= Vaseline incident =

The vaseline incident was one of the first publicised 'doctoring' (using unfair means to enhance the swing or seam abilities) of the cricket ball by a bowler, when it was alleged John Lever rubbed Vaseline onto one side of the ball so it would swing better.

== History==
The incident occurred in the third test in Chennai (on 14-19 January 1977), with India 2-0 down in the series after heavy defeats in Delhi and Kolkata. Ball tampering regulations allow the application of sweat and saliva (naturally produced substances) to the cricket ball in an attempt to shine one side. Other means of altering the ball's condition, such as applying Vaseline, were banned.

Lever, and his bowling partner Bob Willis, both found themselves suffering from sweat falling into their eyes. It was suggested, naively, by the team physiotherapist that they apply strips of gauze covered with Vaseline above their eyes to divert sweat from their forehead away. In play these were found to slip, and Willis removed his. Eventually Lever also removed his and lay the gauze on the ground near the stumps where it was noticed by the umpires and Indian team, but not before he had used sweat from his forehead to shine the ball.

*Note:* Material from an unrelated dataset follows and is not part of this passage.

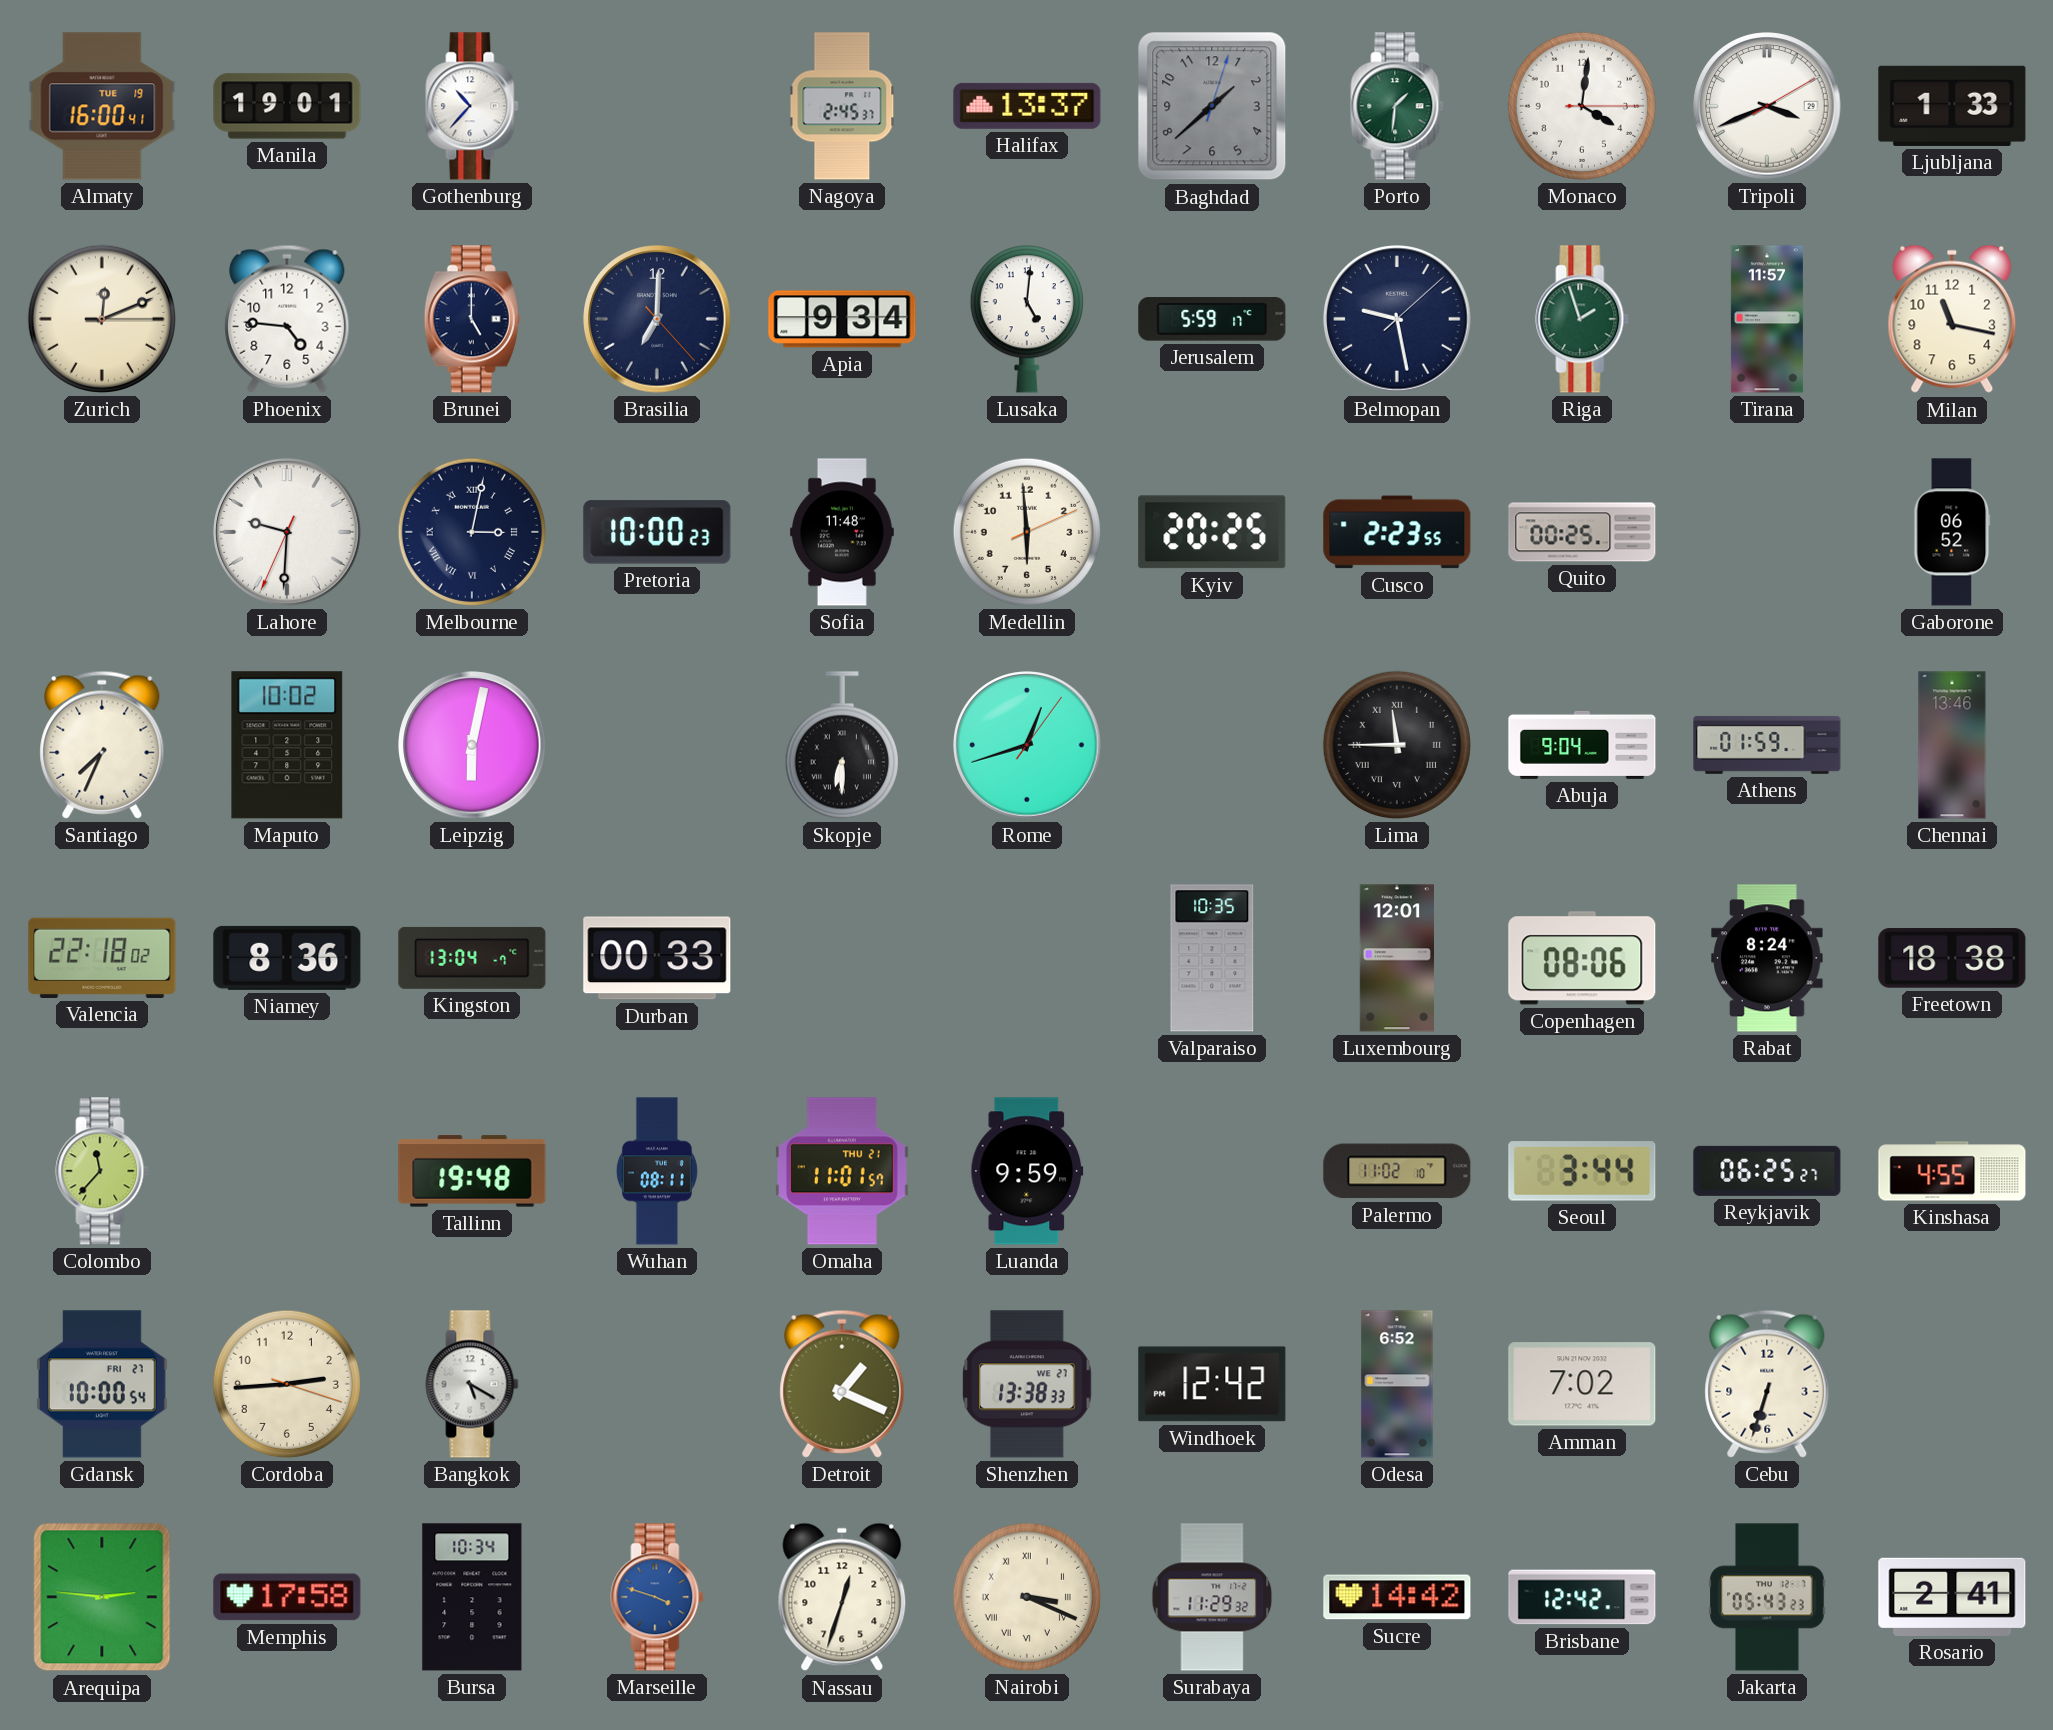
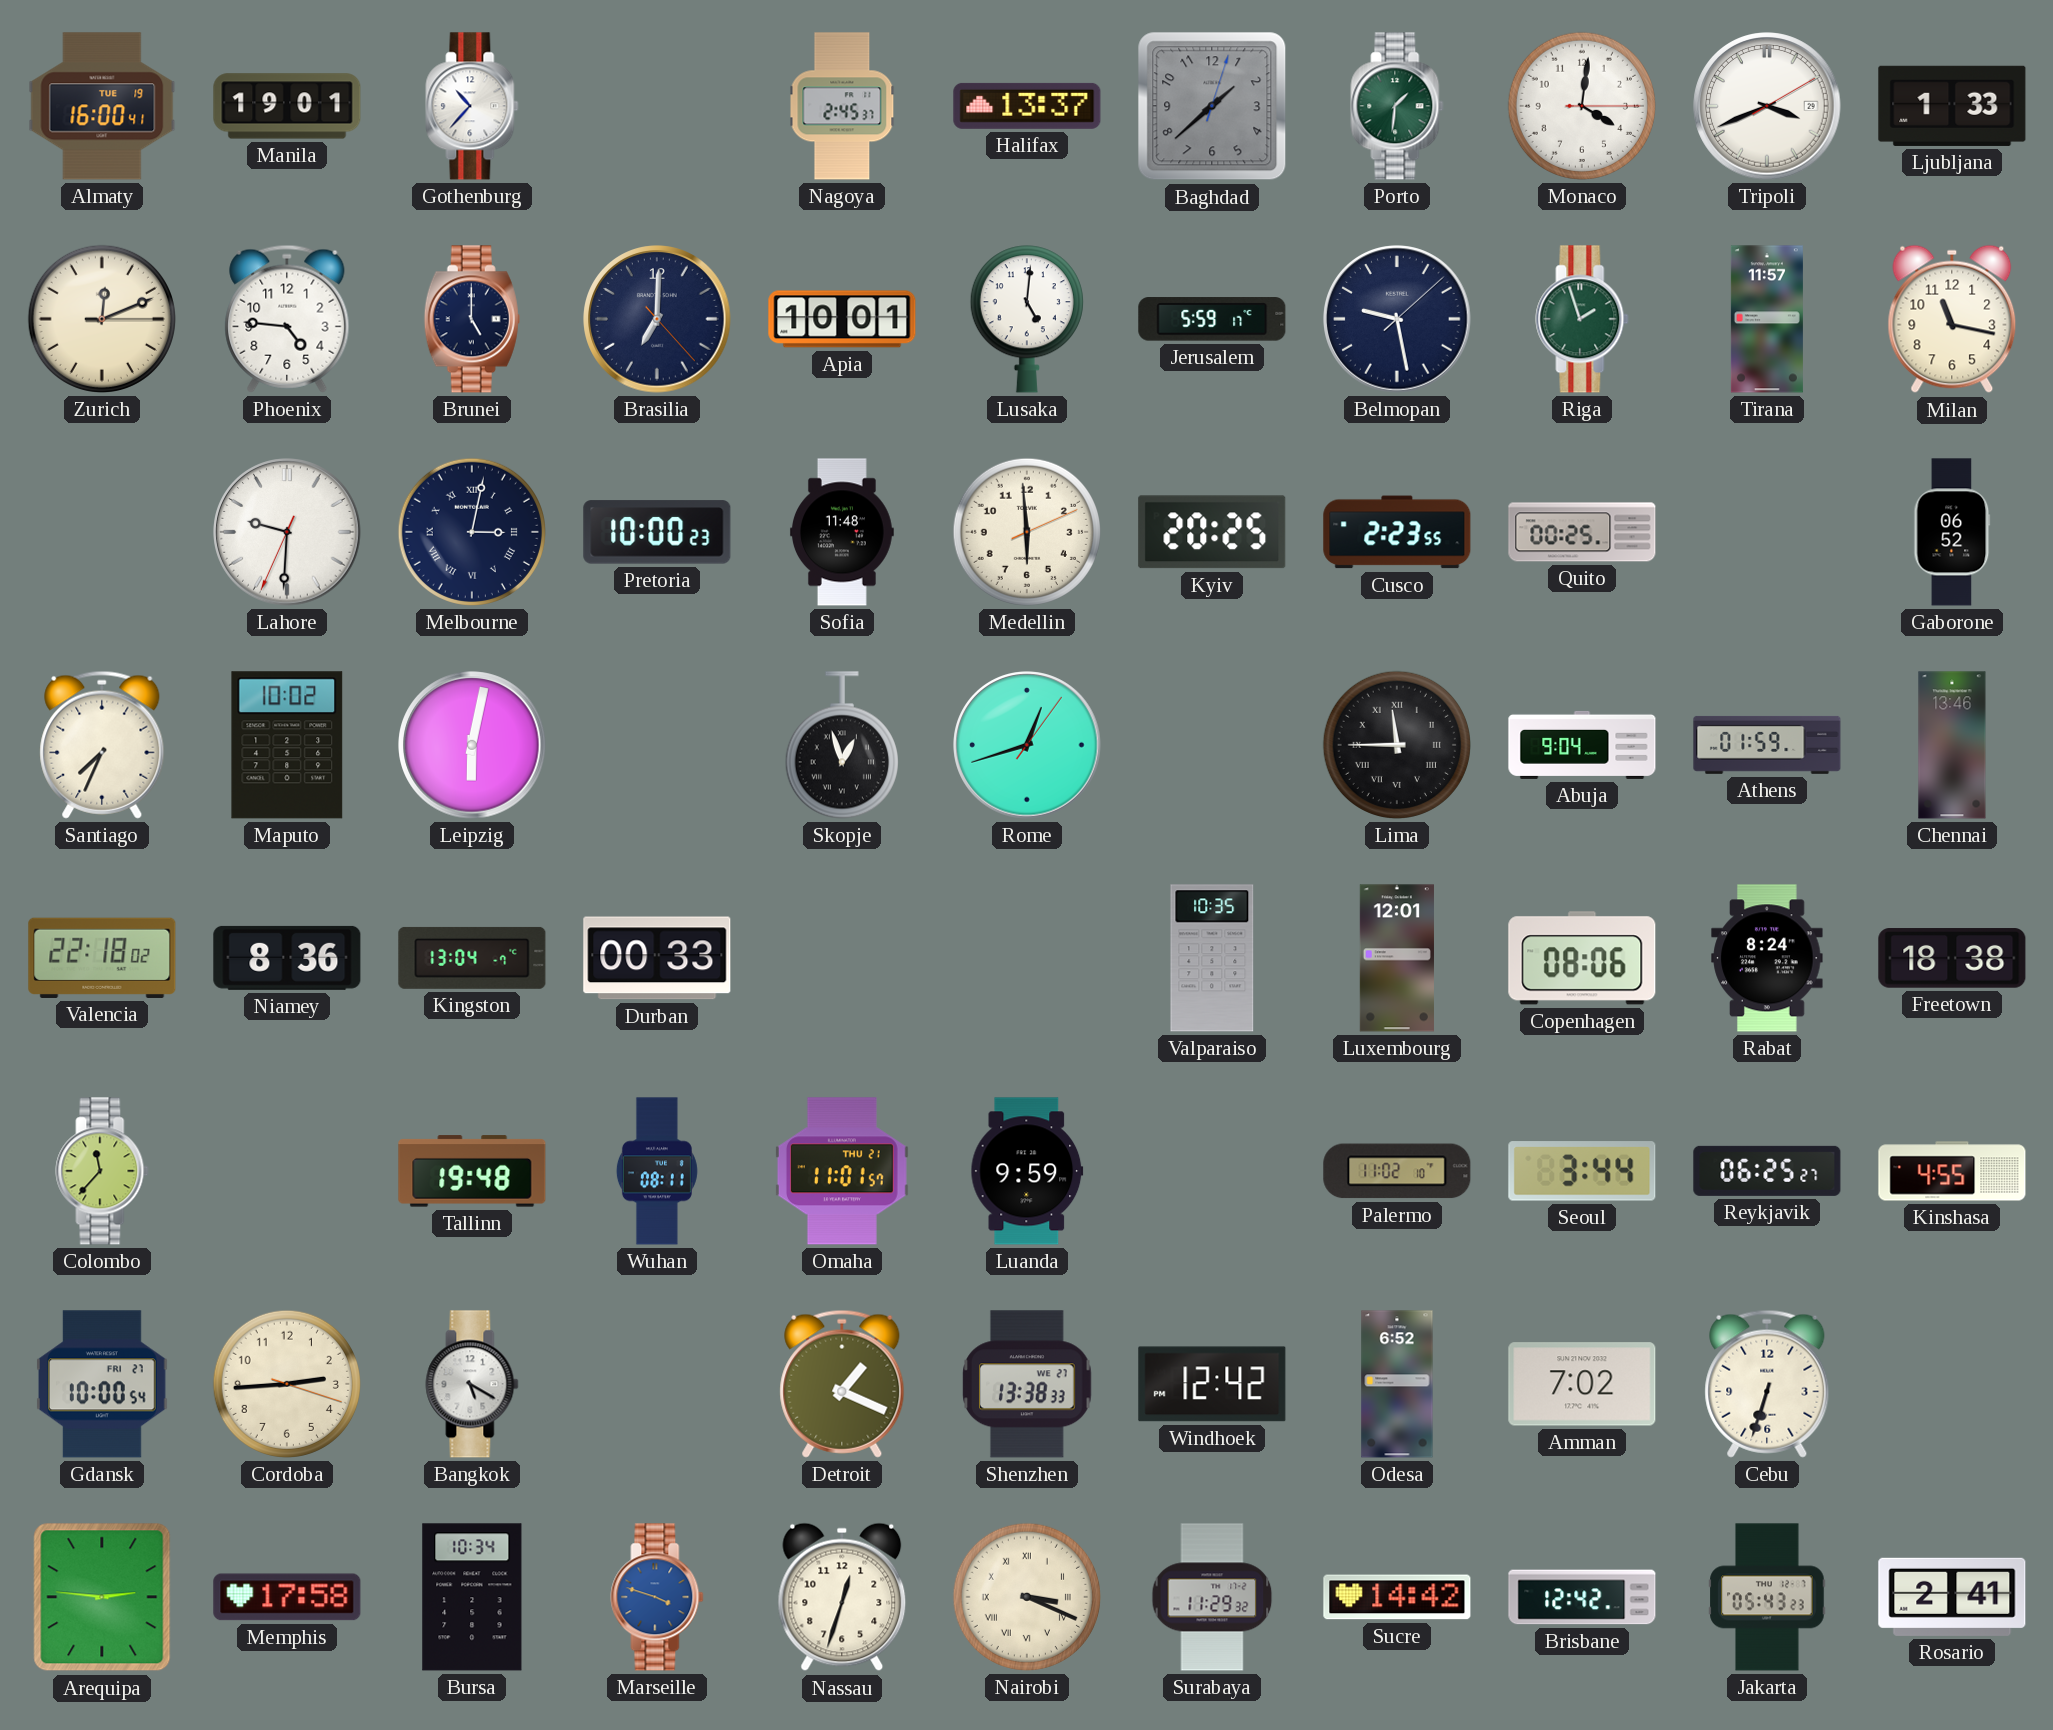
Apia: 9:34 -> 10:01
Skopje: 6:30 -> 12:57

Bishen Singh Bedi, the under pressure captain of the Indian cricket team, was not convinced the Vaseline was to keep sweat out of the eyes. He said Lever had used unfair means to shine the ball. The English paceman’s habit of rubbing the ball over his eyebrows every now and then was also noticed. Tests on the cricket ball revealed presence of greasy substance. Whether the Vaseline had been intentionally applied to the ball or not was later disputed, and Lever's previous performances on the tour questioned.